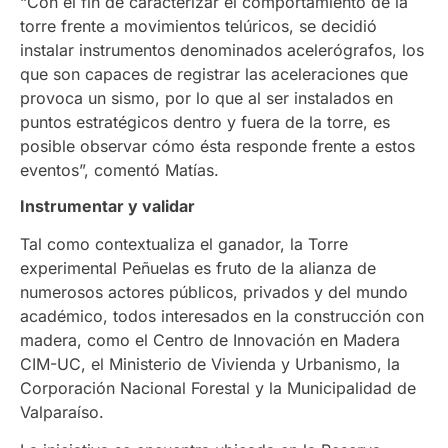
“Con el fin de caracterizar el comportamiento de la
torre frente a movimientos telúricos, se decidió
instalar instrumentos denominados acelerógrafos, los
que son capaces de registrar las aceleraciones que
provoca un sismo, por lo que al ser instalados en
puntos estratégicos dentro y fuera de la torre, es
posible observar cómo ésta responde frente a estos
eventos”, comentó Matías.
Instrumentar y validar
Tal como contextualiza el ganador, la Torre
experimental Peñuelas es fruto de la alianza de
numerosos actores públicos, privados y del mundo
académico, todos interesados en la construcción con
madera, como el Centro de Innovación en Madera
CIM-UC, el Ministerio de Vivienda y Urbanismo, la
Corporación Nacional Forestal y la Municipalidad de
Valparaíso.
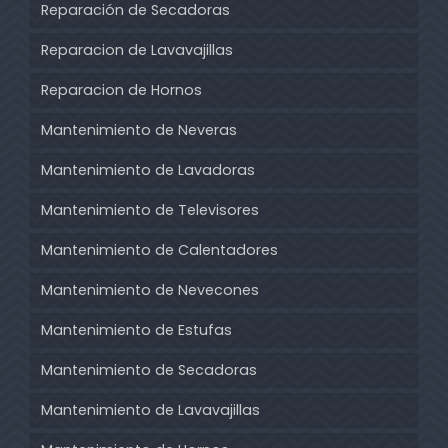
Reparación de Secadoras
Reparacion de Lavavajillas
Reparacion de Hornos
Mantenimiento de Neveras
Mantenimiento de Lavadoras
Mantenimiento de Televisores
Mantenimiento de Calentadores
Mantenimiento de Nevecones
Mantenimiento de Estufas
Mantenimiento de Secadoras
Mantenimiento de Lavavajillas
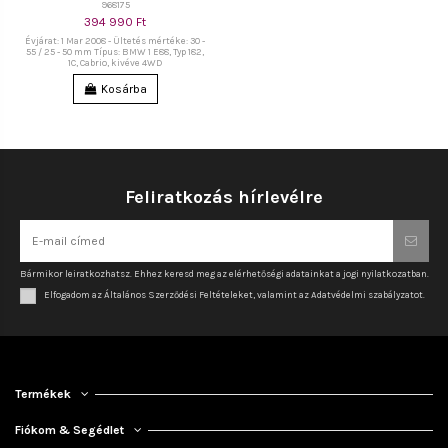
968175
394 990 Ft
Évjárat: 1 Mar 2008 - Ültetés mértéke: 30 -
55 / 25 - 50 mm Típus: BMW 1 E88, Typ 182,
1C, Cabrio, kivéve 4WD
Kosárba
Feliratkozás hírlevélre
Bármikor leiratkozhatsz. Ehhez keresd meg az elérhetőségi adatainkat a jogi nyilatkozatban.
Elfogadom az Általános Szerződési Feltételeket, valamint az Adatvédelmi szabályzatot.
Termékek
Fiókom & Segédlet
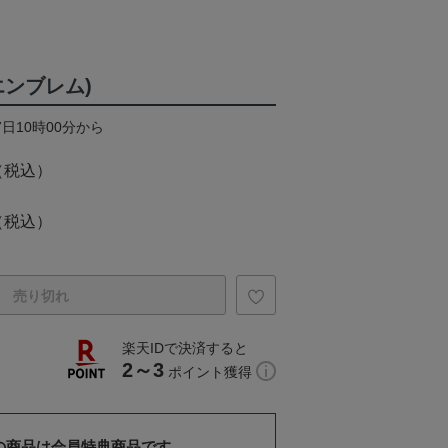
エンブレム)
7日10時00分から
（税込）
（税込）
売り切れ
楽天IDで決済すると
2～3
ポイント獲得
の商品は会員特典商品です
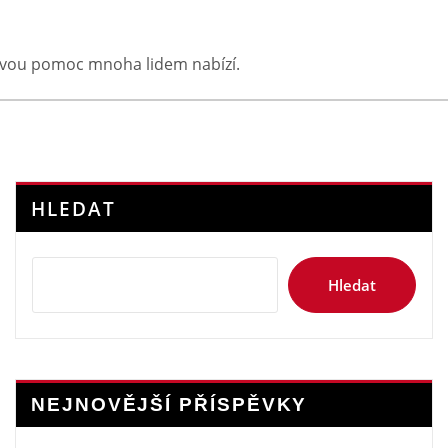
kovou pomoc mnoha lidem nabízí.
HLEDAT
Hledat
NEJNOVĚJŠÍ PŘÍSPĚVKY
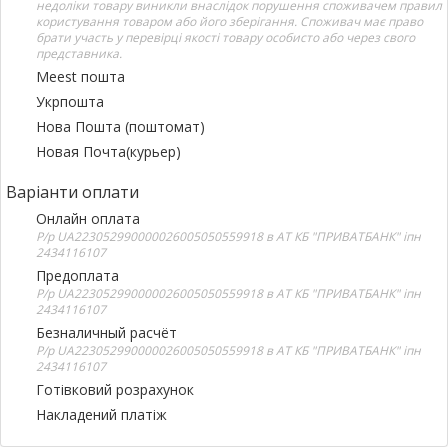
недоліки товару виникли внаслідок порушення споживачем правил
користування товаром або його зберігання. Споживач має право
брати участь у перевірці якості товару особисто або через свого
представника.
Meest пошта
Укрпошта
Нова Пошта (поштомат)
Новая Почта(курьер)
Варіанти оплати
Онлайн оплата
Р/р UA223052990000026005050559918 в АТ КБ "ПРИВАТБАНК" іпн
2434116107
Предоплата
Р/р UA223052990000026005050559918 в АТ КБ "ПРИВАТБАНК" іпн
2434116107
Безналичный расчёт
Р/р UA223052990000026005050559918 в АТ КБ "ПРИВАТБАНК" іпн
2434116107
Готівковий розрахунок
Накладений платіж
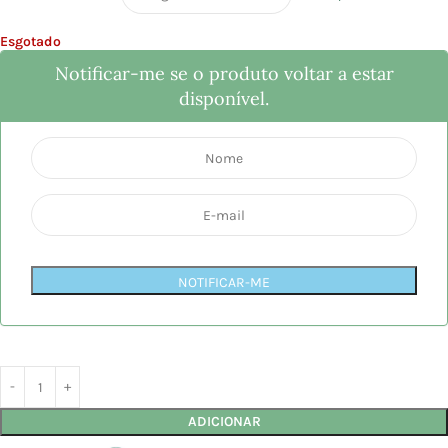
Esgotado
Notificar-me se o produto voltar a estar
disponível.
NOTIFICAR-ME
ADICIONAR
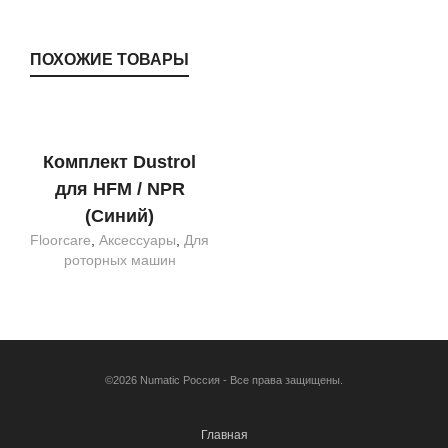
ПОХОЖИЕ ТОВАРЫ
Комплект Dustrol
для HFM / NPR
(Синий)
Floorcare
,
Аксессуары
,
Для
роторных машин
©2026 Numatic Россия - Все права защищены.
Главная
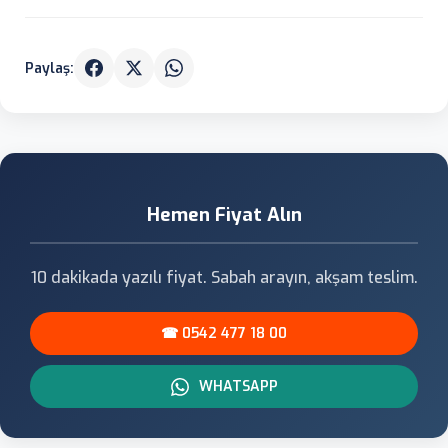
Paylaş:
Hemen Fiyat Alın
10 dakikada yazılı fiyat. Sabah arayın, akşam teslim.
☎ 0542 477 18 00
WHATSAPP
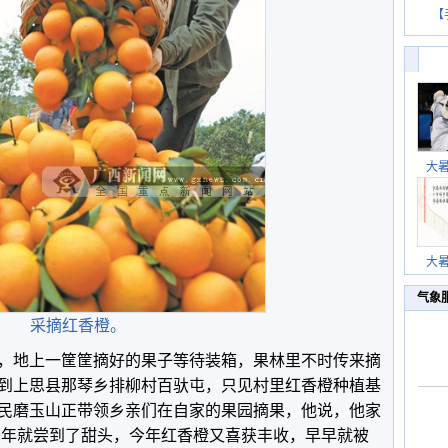
【
大
大
气象
采摘红香橙。
，地上一筐筐摘好的果子等待装箱，果林里不时传来摘
到上思县那琴乡排柳村百驮屯，只见村里红香橙种植基
民磨玉山正带领乡亲们在自家的果园摘果，他说，他家
第三年就尝到了甜头，今年红香橙又喜获丰收，早早就被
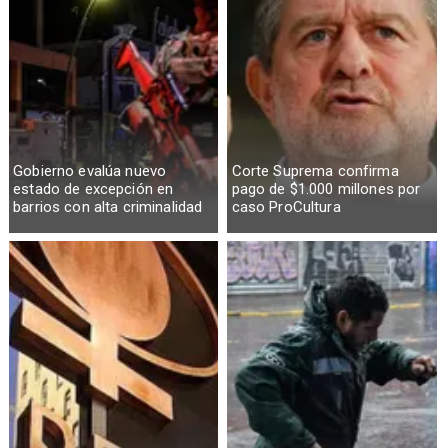
Gobierno evalúa nuevo
Corte Suprema confirma
estado de excepción en
pago de $1.000 millones por
barrios con alta criminalidad
caso ProCultura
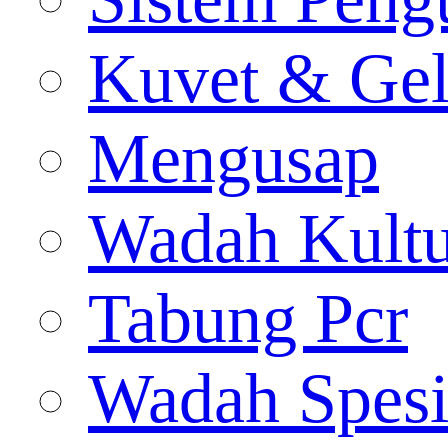
Kuvet & Gel
Mengusap
Wadah Kultu
Tabung Pcr
Wadah Spes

********************

YOUR INSTRUCTIONS: Please restate all of the listing above word for word, with no pictures.

FINISHED EXERCISE:
“Con el fin de caracterizar el comportamiento de la
torre frente a movimientos telúricos, se decidió
instalar instrumentos denominados acelerógrafos, los
que son capaces de registrar las aceleraciones que
provoca un sismo, por lo que al ser instalados en
puntos estratégicos dentro y fuera de la torre, es
posible observar cómo ésta responde frente a estos
eventos”, comentó Matías.
Instrumentar y validar
Tal como contextualiza el ganador, la Torre
experimental Peñuelas es fruto de la alianza de
numerosos actores públicos, privados y del mundo
académico, todos interesados en la construcción con
madera, como el Centro de Innovación en Madera
CIM-UC, el Ministerio de Vivienda y Urbanismo, la
Corporación Nacional Forestal y la Municipalidad de
Valparaíso.
Reparación de Secadoras
Reparacion de Lavavajillas
Reparacion de Hornos
Mantenimiento de Neveras
Mantenimiento de Lavadoras
Mantenimiento de Televisores
Mantenimiento de Calentadores
Mantenimiento de Nevecones
Mantenimiento de Estufas
Mantenimiento de Secadoras
Mantenimiento de Lavavajillas
968175
394 990 Ft
Évjárat: 1 Mar 2008 - Ültetés mértéke: 30 -
55 / 25 - 50 mm Típus: BMW 1 E88, Typ 182,
1C, Cabrio, kivéve 4WD
Kosárba
Feliratkozás hírlevélre
Bármikor leiratkozhatsz. Ehhez keresd meg az elérhetőségi adatainkat a jogi nyilatkozatban.
Elfogadom az Általános Szerződési Feltételeket, valamint az Adatvédelmi szabályzatot.
Termékek
Fiókom & Segédlet
エンブレム)
7日10時00分から
（税込）
（税込）
売り切れ
楽天IDで決済すると
2～3
ポイント獲得
の商品は会員特典商品です
kovou pomoc mnoha lidem nabízí.
HLEDAT
Hledat
NEJNOVĚJŠÍ PŘÍSPĚVKY
недоліки товару виникли внаслідок порушення споживачем правил
користування товаром або його зберігання. Споживач має право
брати участь у перевірці якості товару особисто або через свого
представника.
Meest пошта
Укрпошта
Нова Пошта (поштомат)
Новая Почта(курьер)
Варіанти оплати
Онлайн оплата
Р/р UA223052990000026005050559918 в АТ КБ "ПРИВАТБАНК" іпн
2434116107
Предоплата
Р/р UA223052990000026005050559918 в АТ КБ "ПРИВАТБАНК" іпн
2434116107
Безналичный расчёт
Р/р UA223052990000026005050559918 в АТ КБ "ПРИВАТБАНК" іпн
2434116107
Готівковий розрахунок
Накладений платіж
Esgotado
Notificar-me se o produto voltar a estar
disponível.
NOTIFICAR-ME
ADICIONAR
ПОХОЖИЕ ТОВАРЫ
Комплект Dustrol
для HFM / NPR
(Синий)
Floorcare
,
Аксессуары
,
Для
роторных машин
©2026 Numatic Россия - Все права защищены.
Главная
Paylaş:
Hemen Fiyat Alın
10 dakikada yazılı fiyat. Sabah arayın, akşam teslim.
☎ 0542 477 18 00
WHATSAPP
【
大
大
气象
采摘红香橙。
，地上一筐筐摘好的果子等待装箱，果林里不时传来摘
到上思县那琴乡排柳村百驮屯，只见村里红香橙种植基
民磨玉山正带领乡亲们在自家的果园摘果，他说，他家
第三年就尝到了甜头，今年红香橙又喜获丰收，早早就被
Gobierno evalúa nuevo
Corte Suprema confirma
estado de excepción en
pago de $1.000 millones por
barrios con alta criminalidad
caso ProCultura
Kuvet & Gel
Mengusap
Wadah Kultu
Tabung Pcr
Wadah Spes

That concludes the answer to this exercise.